Son las dos y quince de la madrugada. La situación se agrava. Diana sufre un nuevo paro. Le hacen un masaje cardíaco externo y, aun acostada la camilla de la sala de emergencia, deciden realizarle un procedimiento quirúrgico.
“Hice este procedimiento para permitirle respirar”, explicaría el médico al Daily Mail 20 años después de la muerte de la princesa. “Su corazón no podía funcionar correctamente porque le faltaba sangre”, añadió.
Al operarla Dahman descubre que Diana había sufrido un desgarro significativo en su pericardio, la membrana que protege el corazón. La situación se agrava.
El reloj marca las dos y media de la mañana: se necesita un milagro. Levantan de la cama de su casa al profesor Alain Pavie, quizás el mejor cirujano cardíaco de Francia.
Pavie decide que Diana debe ser trasladada a uno de los quirófanos. Sospecha que aún no se ha encontrado la causa principal de su hemorragia interna. En el procedimiento encuentra la herida más grave: un desgarro en la vena pulmonar superior izquierda, en el punto de contacto con el corazón. Pavie sutura la lesión.
El corazón de Diana se detiene, intentan reiniciarlo: “Probamos descargas eléctricas, varias veces y, como había hecho en la sala de emergencias, masaje cardíaco”, contó Dahman.
Se le administró adrenalina. Nadie se da por vencido. El equipo continúa con la reanimación durante una hora. No hay respuesta.
Son las cuatro de la madrugada. El corazón de Diana ya no volverá a latir.
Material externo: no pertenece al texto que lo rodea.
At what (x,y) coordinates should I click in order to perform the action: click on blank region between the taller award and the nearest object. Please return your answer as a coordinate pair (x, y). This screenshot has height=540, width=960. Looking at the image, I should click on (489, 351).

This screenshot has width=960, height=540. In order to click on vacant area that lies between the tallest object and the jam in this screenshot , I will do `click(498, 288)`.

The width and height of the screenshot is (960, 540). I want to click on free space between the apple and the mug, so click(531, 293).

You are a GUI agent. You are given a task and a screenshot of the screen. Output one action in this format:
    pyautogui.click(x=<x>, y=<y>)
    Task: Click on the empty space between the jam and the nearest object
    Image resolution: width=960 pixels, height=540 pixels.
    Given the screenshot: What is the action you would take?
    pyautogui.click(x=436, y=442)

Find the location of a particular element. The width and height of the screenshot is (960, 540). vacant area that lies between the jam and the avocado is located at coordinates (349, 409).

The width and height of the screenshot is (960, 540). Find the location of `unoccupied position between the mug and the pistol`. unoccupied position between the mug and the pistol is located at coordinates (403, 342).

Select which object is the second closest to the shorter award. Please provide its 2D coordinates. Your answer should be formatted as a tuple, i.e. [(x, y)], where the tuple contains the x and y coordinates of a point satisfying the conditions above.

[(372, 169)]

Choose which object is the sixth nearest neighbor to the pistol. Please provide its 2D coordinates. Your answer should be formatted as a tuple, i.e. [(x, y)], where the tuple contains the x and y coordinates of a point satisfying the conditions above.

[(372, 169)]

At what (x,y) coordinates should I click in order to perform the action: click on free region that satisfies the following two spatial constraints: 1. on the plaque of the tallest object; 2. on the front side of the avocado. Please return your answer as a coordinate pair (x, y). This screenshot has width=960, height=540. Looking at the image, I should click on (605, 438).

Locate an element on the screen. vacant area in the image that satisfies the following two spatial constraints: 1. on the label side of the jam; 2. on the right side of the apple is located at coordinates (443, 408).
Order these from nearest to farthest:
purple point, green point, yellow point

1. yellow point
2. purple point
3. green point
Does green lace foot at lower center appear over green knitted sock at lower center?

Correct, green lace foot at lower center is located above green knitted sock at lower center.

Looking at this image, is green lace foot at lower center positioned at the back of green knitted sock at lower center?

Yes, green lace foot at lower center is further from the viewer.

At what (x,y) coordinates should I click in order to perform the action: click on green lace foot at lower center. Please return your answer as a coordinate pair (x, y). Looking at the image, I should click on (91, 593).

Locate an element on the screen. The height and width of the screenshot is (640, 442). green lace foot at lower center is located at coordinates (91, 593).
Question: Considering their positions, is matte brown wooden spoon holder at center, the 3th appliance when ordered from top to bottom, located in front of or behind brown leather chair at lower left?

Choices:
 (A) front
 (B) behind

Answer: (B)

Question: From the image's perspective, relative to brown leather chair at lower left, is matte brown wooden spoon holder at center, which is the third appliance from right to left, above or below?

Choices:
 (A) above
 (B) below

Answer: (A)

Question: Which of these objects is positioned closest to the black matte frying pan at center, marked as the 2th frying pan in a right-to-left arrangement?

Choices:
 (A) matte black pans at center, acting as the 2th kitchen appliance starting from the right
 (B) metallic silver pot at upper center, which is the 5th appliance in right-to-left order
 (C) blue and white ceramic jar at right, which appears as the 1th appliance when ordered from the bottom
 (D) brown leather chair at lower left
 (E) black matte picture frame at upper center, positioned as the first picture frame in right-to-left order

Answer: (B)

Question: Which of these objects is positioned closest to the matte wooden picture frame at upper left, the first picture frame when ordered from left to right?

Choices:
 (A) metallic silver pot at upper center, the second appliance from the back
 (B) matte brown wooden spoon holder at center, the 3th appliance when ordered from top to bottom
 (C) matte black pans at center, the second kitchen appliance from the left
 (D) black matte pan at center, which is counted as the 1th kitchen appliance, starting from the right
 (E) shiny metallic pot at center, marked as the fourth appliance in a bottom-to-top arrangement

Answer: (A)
La princesa muere con los primeros resplandores del alba.
Los miembros del gobierno francés que esperan en una habitación contigua junto al embajador británico, reciben la fatídica noticia.
Todo aguardan hasta que el príncipe Carlos llega desde el Reino Unido. Esa noche también llega el padre de Dodi, Mohamed Al Fayed. El hombre vuela desde Londres y a las 4.30 de la madrugada entra al hospital. Pide ver el cuerpo de Diana. Lo autorizan. Entra en silencio y pone su mano en la frente de la princesa: “Es el destino. Dios ha querido esto”, susurra.
Han pasado solo 19 horas desde el momento en que Diana Spencer, tomada de la mano del hombre que amaba, miraba las serenas aguas del Mediterráneo. Y soñaba con una nueva vida.